MULTI-SENSOR DATA OVERLAY FOR MACHINE LEARNING

Info

Publication number: 20220138513
Type: Application
Filed: Nov 1, 2021
Publication Date: May 5, 2022
Applicant: Point Road Solutions, LLC (Belmont, MA)
Inventor: Kathleen Wienhold (Arlington, MA)
Application Number: 17/453,171

Abstract

The present invention relates to the reduction of multi-sensor data when used as input to machine-learning (ML) models. Typically, ML models use sensor data to learn characteristics of a problem domain. This data is usually input to the ML model in an end-to-end fashion: the data from sensor 1 is appended with the data from sensor 2, etc., until the entire concatenated data set forms a single input example from which the model learns. The more sensors, the more data, the larger the size of the data input to the ML model, and the longer it is likely to take to train and run the model. Disclosed is a method to combine data from multiple sensors, reducing it into a smaller input data space.
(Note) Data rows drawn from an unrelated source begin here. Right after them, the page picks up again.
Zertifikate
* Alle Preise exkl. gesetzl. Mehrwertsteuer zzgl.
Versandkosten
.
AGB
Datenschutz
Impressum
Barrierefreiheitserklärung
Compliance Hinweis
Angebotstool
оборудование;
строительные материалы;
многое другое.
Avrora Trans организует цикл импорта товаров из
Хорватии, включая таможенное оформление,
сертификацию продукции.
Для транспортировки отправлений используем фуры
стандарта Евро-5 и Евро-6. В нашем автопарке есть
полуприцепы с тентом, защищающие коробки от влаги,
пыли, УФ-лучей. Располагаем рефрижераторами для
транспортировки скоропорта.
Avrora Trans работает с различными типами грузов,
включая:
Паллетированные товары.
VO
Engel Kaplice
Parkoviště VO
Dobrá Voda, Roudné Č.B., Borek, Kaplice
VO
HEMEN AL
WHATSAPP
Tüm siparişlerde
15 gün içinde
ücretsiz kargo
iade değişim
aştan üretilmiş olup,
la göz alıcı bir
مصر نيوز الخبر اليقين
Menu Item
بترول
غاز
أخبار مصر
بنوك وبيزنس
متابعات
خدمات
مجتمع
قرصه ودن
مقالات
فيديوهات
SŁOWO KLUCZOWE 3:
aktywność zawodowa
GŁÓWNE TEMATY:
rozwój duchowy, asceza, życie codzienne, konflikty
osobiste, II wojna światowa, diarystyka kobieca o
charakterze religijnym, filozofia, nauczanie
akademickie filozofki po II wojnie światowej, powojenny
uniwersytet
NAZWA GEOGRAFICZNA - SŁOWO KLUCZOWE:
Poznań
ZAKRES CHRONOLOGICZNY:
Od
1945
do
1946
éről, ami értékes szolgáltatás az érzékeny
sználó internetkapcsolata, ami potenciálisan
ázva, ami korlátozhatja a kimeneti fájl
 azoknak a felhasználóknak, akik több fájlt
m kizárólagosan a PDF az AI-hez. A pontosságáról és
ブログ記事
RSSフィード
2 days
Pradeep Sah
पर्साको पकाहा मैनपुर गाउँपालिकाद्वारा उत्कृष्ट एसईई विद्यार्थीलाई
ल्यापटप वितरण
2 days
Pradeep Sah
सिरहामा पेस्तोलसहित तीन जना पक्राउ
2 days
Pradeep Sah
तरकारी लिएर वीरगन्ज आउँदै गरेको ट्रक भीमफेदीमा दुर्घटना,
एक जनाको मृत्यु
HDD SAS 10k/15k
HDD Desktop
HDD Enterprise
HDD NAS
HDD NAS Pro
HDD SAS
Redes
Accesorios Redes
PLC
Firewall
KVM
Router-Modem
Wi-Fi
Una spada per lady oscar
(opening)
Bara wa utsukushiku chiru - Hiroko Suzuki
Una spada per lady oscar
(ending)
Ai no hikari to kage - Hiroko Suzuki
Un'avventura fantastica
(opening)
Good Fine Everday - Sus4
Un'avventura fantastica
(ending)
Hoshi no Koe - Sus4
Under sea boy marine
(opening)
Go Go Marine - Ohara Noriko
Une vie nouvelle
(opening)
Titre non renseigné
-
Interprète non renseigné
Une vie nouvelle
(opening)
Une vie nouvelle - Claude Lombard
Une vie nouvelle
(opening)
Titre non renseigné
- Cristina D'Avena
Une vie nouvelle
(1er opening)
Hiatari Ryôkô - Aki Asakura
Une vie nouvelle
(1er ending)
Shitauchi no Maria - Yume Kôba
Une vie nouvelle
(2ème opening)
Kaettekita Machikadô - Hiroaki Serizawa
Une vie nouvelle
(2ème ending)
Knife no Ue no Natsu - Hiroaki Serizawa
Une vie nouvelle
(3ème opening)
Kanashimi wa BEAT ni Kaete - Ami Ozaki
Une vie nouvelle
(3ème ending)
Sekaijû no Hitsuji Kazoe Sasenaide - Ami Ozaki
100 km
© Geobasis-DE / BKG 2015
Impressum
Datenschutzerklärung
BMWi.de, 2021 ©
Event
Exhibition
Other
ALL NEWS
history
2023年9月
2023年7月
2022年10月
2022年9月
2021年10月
The data from 2 or more sensors of the same type can be combined in the same input data space, to simplify the input data size, enabling smaller, faster machine-learning models.

Description

Description

FIELD OF INVENTION

The invention relates generally to a system and process for creating compact expressions of sensor data that can be used as input to machine learning

BACKGROUND—Sensors

Sensors used to monitor an area (for perimeter security or other similar applications) usually overlap their field of view (FOV) from one instance to the next (see FIG. 1 for an example sensor deployment). The purpose of this overlap is both to ensure coverage and to compensate for what may be less precision at the margins of a sensor's detection area,

Examples of sensors used in these kinds of applications include cameras, radars, LIDARS, etc., with possible sensor output data types including images, point-clouds, and occupancy grids.

Such applications are typically interested in changes in the environment they monitor—changes which can be summarized as “motion” between one frame of data and the next. For example, motion in a video stream may be indicated by a pixel position in one frame having a different color value in the next frame; motion in a LIDAR point-cloud may be the presence of a point in one frame and its absence in the next; motion in a radar point-cloud may be indicated by doppler values. Area-monitoring applications typically use only the “motion” values, discarding static sensor values as uninteresting.

Sensors which output continuous values typically need quantization before being used in a machine-learning (ML) model. For example, digital image data is already quantized, in that each pixel has an RGB (red-green-blue) value. The position of these pixels is consistent from frame to frame. Quantizing point-cloud data is typically done in an occupancy grid, as shown in FIG. 2, where all data points within a certain grid square combine their values to form a single value representing that grid element. The 2D example shown is generalizable into voxels (=“volume pixels” or a 3D occupancy grid) and higher N-dimensional data spaces as well.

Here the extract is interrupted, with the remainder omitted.